▶ _Exercise details_
Filter these entries, keeping only lines that hold the word "составляет".

*** Excerpted data ***

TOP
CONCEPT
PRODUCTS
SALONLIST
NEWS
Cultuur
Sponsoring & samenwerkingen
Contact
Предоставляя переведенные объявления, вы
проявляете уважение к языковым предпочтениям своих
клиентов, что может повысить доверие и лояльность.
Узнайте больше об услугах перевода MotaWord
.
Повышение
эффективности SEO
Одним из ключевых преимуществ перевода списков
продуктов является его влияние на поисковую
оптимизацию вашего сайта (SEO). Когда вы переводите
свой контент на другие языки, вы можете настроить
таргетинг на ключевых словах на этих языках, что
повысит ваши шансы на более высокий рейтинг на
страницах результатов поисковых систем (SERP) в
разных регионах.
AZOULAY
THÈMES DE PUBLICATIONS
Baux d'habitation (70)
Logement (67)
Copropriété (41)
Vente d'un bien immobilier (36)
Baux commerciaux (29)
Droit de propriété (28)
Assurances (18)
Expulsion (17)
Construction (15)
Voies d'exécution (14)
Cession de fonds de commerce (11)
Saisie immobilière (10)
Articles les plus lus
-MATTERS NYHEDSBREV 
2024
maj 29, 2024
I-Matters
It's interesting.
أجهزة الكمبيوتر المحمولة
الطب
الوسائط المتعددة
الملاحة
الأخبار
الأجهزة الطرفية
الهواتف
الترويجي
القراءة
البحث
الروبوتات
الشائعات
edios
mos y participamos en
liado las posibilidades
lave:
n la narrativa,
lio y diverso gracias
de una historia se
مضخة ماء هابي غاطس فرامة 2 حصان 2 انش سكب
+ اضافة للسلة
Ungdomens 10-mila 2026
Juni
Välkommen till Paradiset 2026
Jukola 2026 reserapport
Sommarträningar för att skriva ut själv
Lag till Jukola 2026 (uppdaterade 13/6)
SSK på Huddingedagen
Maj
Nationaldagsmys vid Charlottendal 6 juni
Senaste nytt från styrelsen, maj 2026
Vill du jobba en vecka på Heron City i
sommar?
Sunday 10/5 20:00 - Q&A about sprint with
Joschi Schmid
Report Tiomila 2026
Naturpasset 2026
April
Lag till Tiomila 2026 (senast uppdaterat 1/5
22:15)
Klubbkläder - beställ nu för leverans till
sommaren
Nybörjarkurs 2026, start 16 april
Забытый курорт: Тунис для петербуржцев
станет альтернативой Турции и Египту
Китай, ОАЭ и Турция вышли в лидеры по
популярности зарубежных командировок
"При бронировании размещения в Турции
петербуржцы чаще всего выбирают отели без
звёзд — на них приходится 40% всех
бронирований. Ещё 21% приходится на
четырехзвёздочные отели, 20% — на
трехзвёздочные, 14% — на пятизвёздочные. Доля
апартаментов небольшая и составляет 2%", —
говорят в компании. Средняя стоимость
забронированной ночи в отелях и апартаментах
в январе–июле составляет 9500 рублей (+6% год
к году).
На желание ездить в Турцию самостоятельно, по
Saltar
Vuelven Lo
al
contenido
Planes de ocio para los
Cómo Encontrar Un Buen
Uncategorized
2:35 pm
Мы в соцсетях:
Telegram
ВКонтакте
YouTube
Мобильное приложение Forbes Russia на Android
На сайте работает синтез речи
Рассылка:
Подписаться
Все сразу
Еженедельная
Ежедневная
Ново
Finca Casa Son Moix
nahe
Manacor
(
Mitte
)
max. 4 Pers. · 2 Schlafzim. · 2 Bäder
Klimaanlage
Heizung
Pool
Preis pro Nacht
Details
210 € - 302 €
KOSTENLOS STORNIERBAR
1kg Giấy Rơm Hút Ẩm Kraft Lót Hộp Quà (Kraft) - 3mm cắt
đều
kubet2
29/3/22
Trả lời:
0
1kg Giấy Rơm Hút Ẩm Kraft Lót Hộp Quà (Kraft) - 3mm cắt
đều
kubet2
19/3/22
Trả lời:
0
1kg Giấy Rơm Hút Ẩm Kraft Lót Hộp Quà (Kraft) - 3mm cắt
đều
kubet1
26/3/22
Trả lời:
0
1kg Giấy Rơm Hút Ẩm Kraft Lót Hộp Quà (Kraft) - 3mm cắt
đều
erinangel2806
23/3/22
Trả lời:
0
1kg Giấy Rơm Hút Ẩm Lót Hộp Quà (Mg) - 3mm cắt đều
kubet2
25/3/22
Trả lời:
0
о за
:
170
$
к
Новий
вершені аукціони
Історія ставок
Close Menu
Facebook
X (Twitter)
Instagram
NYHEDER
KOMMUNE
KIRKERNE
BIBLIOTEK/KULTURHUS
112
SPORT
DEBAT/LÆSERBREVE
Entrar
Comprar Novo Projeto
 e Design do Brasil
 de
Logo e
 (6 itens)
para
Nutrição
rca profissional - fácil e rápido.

*** End of Excerpted data ***

▶ _Answer space_
апартаментов небольшая и составляет 2%", —
в январе–июле составляет 9500 рублей (+6% год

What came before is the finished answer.